Ils ne croiraient pas à un mot de son histoire s'il expliquait ce qui s'était passé. Non, même s'ils le croyaient – s'ils croyaient que des tueurs inconnus étaient responsables, et qu'ils l'avaient laissé en vie – il faudrait qu'il explique pour quelle raison ils avaient agi ainsi. Il devrait avouer que c'était lui qui les avait engagés. Autant se suicider tout de suite.


Il fallait qu'il leur fasse croire qu'il avait survécu par chance. Il ne pouvait pas leur parler des tueurs qui l'avaient trahis. Autrement dit, Christopher ne craignait rien. Sa réputation ne courait pas plus de risque que s'il avait tué le policier directement.


Il ne pouvait rien faire. Il était piégé.


Mis face à face avec le désespoir qu'était devenu sa réalité, la taupe tomba à genoux dans les mares de sang, murmurant à voix basse.


"…Monstre…"



——



"Incroyable ! Fantastique ! Magnifique ! Une simple fleur, poussant aux pieds d'un homme submergé par le désespoir… Il n'y a pas de doute possible, cette histoire traversera les siècles ! Une épopée fabuleuse, un récit célébré par tous !" s'exclama Christopher, observant la scène à travers sa longue-vue, à bord du bateau qui traversait le lac Michigan. À côté de lui, Chi observait dans sa propre longue-vue sans un mot.


"Mais il y a une chose qui m'inquiète. Cette fleur pourra-t-elle traverser les siècles, elle aussi ?"


"L'auteur de cette histoire sera bien trop mort pour s'en soucier," marmonna Chi, mais malgré sa réponse apathique Christopher sourit d'un air satisfait, affichant ses crocs dans un rictus ravi.


"Ça me va parfaitement. Les bouddhistes appellent ça l'éphémérité, non ?"


"…Pas que ça me tracasse particulièrement, mais j'espère que tu réalises que si on continue comme ça, notre réputation va finir par nous causer problème."


"Ah ah ah ah. Quelle importance ? C'est juste un à-côté qu'on fait pour s'occuper, de toute façon. Il n'y a qu'une seule personne dont l'opinion nous préoccupe, non ? C'est ça notre vrai boulot."


Chi soupira et secoua la tête, agacé. "Depuis le temps, on a réussi à se tailler un nom dans le milieu. On n'est peut-être pas aussi connus que Vino ou Walken, mais essaie de garder en tête qu'on a un certain standing dans le monde des tueurs à gage, OK ?"

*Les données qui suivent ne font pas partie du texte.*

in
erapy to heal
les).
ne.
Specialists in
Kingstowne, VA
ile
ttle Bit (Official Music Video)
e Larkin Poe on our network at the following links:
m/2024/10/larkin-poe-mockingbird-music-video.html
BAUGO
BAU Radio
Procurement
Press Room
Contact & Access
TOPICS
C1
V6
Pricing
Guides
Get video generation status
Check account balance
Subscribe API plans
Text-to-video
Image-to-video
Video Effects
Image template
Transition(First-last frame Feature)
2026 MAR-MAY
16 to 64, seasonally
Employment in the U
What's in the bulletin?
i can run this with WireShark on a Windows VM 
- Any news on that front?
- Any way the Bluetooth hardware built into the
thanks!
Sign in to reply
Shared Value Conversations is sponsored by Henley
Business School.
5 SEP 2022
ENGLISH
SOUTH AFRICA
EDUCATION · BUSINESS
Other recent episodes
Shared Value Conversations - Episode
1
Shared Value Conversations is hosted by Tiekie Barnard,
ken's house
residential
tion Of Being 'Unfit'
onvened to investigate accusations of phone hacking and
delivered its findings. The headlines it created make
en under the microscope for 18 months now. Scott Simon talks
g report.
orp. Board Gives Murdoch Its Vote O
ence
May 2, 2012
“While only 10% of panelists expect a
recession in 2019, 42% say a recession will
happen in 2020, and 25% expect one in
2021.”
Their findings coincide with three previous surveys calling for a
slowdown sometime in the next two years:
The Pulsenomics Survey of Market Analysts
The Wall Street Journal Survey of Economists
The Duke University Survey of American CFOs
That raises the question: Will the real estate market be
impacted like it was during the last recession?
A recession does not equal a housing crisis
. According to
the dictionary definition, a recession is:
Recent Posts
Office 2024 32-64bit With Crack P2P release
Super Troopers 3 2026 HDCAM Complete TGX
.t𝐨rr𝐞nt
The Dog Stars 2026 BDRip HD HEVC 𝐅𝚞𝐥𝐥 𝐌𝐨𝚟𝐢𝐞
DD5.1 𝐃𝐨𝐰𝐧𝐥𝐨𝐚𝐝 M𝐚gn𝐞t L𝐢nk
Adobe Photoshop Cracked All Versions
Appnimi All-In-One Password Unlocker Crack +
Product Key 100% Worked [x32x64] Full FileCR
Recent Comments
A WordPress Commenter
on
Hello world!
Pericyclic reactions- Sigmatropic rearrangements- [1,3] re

"Ce genre de célébrité ne m'intéresse pas. Quelle valeur peut-on trouver à de telles voix, quand bien même elles se pâmeraient d'adoration ? Oh, elle était jolie celle-là ; je viens de sortir une phrase assez fabuleuse, tu ne trouves pas ? Note-la pour les générations futures, tu veux ?"


"Ne commence pas."


"Quoi qu'il en soit ! Si nous voulons devenir 'la référence' dans le milieu, autant aller directement régler son compte à Vino, non ? Grimper les rangs l'un après l'autre serait d'un ennui mortel."


Christopher observa la rive pendant un moment ; les remous du bateau lui firent perdre de vue le policier et la fleur. Retrouvant un sérieux inhabituel l'espace d'une seconde, il demanda, "Alors, Sham et Hilton ont donné des nouvelles ?"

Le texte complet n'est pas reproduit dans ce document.